- [Work instruction] Filter the material below so that only lines containing "الفيديوهات" remain.

- [Supplied information]
* * *
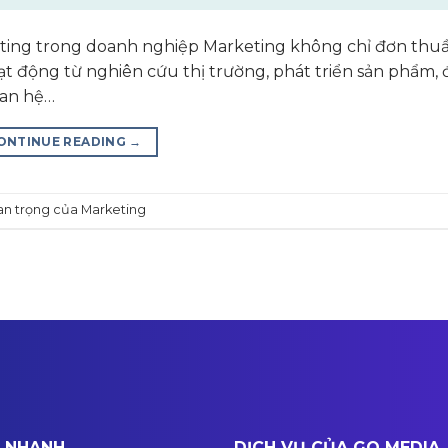
keting trong doanh nghiệp Marketing không chỉ đơn thuần
 động từ nghiên cứu thị trường, phát triển sản phẩm, đ
uan hệ…
ONTINUE READING
→
n trọng của Marketing
T NHANH
DỊCH VỤ CỦA GO MEDIA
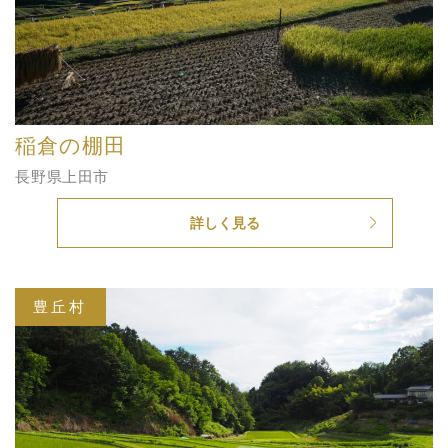
稲倉の棚田
長野県上田市
詳しく見る
豊丘村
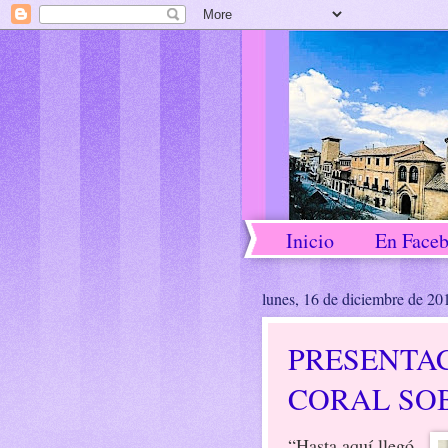
Inicio
En Face
lunes, 16 de diciembre de 20
PRESENTAC
CORAL SO
“Hasta aquí llegó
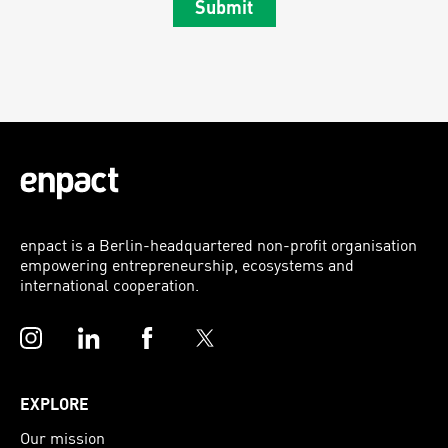
Submit
enpact is a Berlin-headquartered non-profit organisation
empowering entrepreneurship, ecosystems and
international cooperation.
Instagram
LinkedIn
Facebook
Twitter
EXPLORE
Our mission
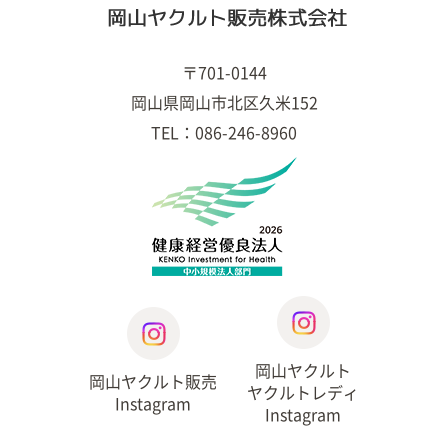
〒701-0144
岡山県岡山市北区久米152
TEL：086-246-8960
岡山ヤクルト
岡山ヤクルト販売
ヤクルトレディ
Instagram
Instagram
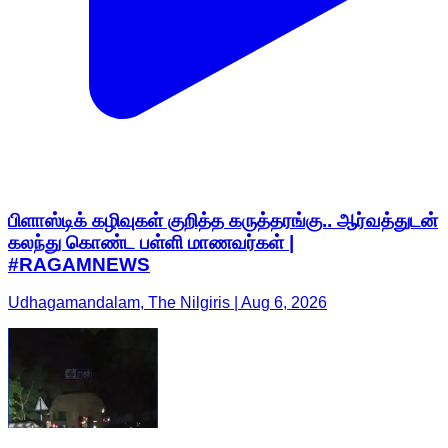
பிளாஸ்டிக் கழிவுகள் குறித்த கருத்தரங்கு.. ஆர்வத்துடன்
கலந்து கொண்ட பள்ளி மாணவர்கள் |
#RAGAMNEWS
Udhagamandalam, The Nilgiris | Aug 6, 2026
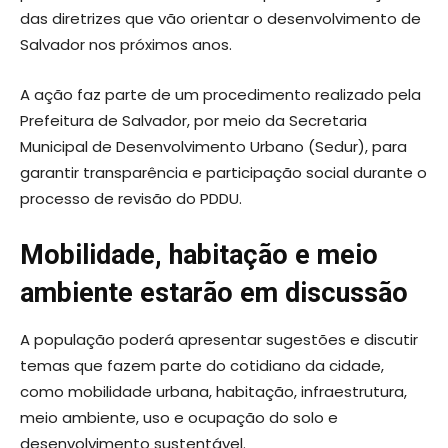
das diretrizes que vão orientar o desenvolvimento de
Salvador nos próximos anos.
A ação faz parte de um procedimento realizado pela
Prefeitura de Salvador, por meio da Secretaria
Municipal de Desenvolvimento Urbano (Sedur), para
garantir transparência e participação social durante o
processo de revisão do PDDU.
Mobilidade, habitação e meio
ambiente estarão em discussão
A população poderá apresentar sugestões e discutir
temas que fazem parte do cotidiano da cidade,
como mobilidade urbana, habitação, infraestrutura,
meio ambiente, uso e ocupação do solo e
desenvolvimento sustentável.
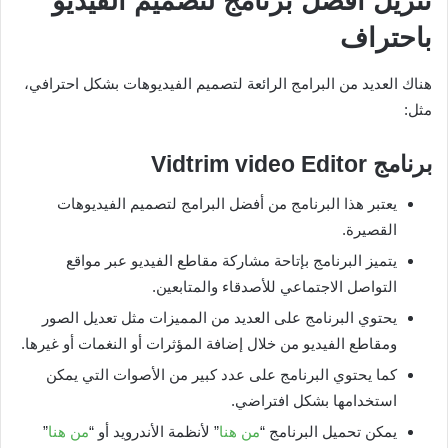
تنزيل افضل برنامج لتصميم الفيديو
باحتراف
هناك العديد من البرامج الرائعة لتصميم الفيديوهات بشكل احترافي،
مثل:
برنامج
Vidtrim video Editor
يعتبر هذا البرنامج من أفضل البرامج لتصميم الفيديوهات
القصيرة.
يتميز البرنامج بإتاحة مشاركة مقاطع الفيديو عبر مواقع
التواصل الاجتماعي للأصدقاء والمتابعين.
يحتوي البرنامج على العديد من المميزات مثل تعديل الصور
ومقاطع الفيديو من خلال إضافة المؤثرات أو النغمات أو غيرها.
كما يحتوي البرنامج على عدد كبير من الأصوات التي يمكن
استخدامها بشكل افتراضي.
يمكن تحميل البرنامج “
من هنا
” لأنظمة الأندرويد أو “
من هنا
”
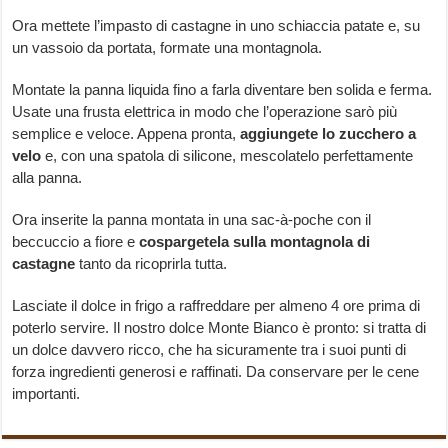
Ora mettete l’impasto di castagne in uno schiaccia patate e, su
un vassoio da portata, formate una montagnola.
Montate la panna liquida fino a farla diventare ben solida e ferma.
Usate una frusta elettrica in modo che l’operazione sarò più
semplice e veloce. Appena pronta,
aggiungete lo zucchero a
velo
e, con una spatola di silicone, mescolatelo perfettamente
alla panna.
Ora inserite la panna montata in una sac-à-poche con il
beccuccio a fiore e
cospargetela sulla montagnola di
castagne
tanto da ricoprirla tutta.
Lasciate il dolce in frigo a raffreddare per almeno 4 ore prima di
poterlo servire. Il nostro dolce Monte Bianco è pronto: si tratta di
un dolce davvero ricco, che ha sicuramente tra i suoi punti di
forza ingredienti generosi e raffinati. Da conservare per le cene
importanti.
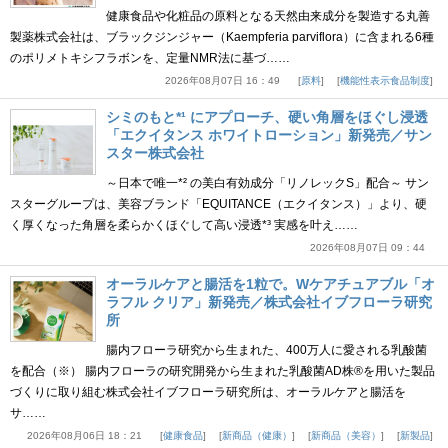
健康食品や化粧品の原料となる天然由来成分を製造する丸善
製薬株式会社は、ブラックジンジャー（Kaempferia parviflora）に含まれる6種
のポリメトキシフラボンを、定量NMR法に基づ……
2026年08月07日 16：49
原料
機能性表示食品制度
シミのもと*¹ にアプローチ、硬い角層をほぐし浸透
「エクイタンス ホワイトローション」新発売／サン
スター株式会社
～日本で唯一*² の美白有効成分「リノレックS」配合～ サン
スターグループは、美容ブランド「EQUITANCE（エクイタンス）」より、硬
く厚くなった角層を柔らかくほぐして高い浸透*³ 実感を叶え……
2026年08月07日 09：44
オーラルケアと腸活を1粒で。Wケアチュアブル「オ
ラフル クリア」新発売／株式会社イブフローラ研究
所
腸内フローラ研究から生まれた、400万人に愛される乳酸菌
を配合（※） 腸内フローラの研究開発から生まれた乳酸菌AD株®を用いた製品
づくりに取り組む株式会社イブフローラ研究所は、オーラルケアと腸活を
サ……
2026年08月06日 18：21
健康食品
新商品（健康）
新商品（美容）
新製品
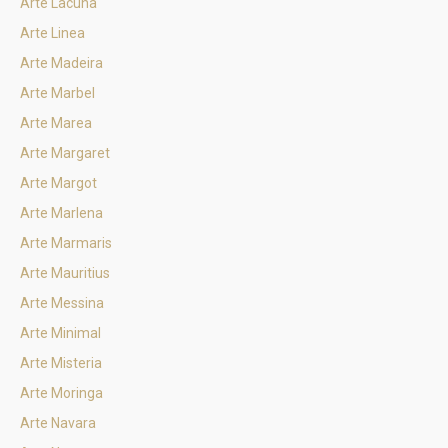
Arte Lacuna
Arte Linea
Arte Madeira
Arte Marbel
Arte Marea
Arte Margaret
Arte Margot
Arte Marlena
Arte Marmaris
Arte Mauritius
Arte Messina
Arte Minimal
Arte Misteria
Arte Moringa
Arte Navara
* * *
- [Response for this exercise]
هناك العديد من البرامج الرائعة لتصميم الفيديوهات بشكل احترافي،
يعتبر هذا البرنامج من أفضل البرامج لتصميم الفيديوهات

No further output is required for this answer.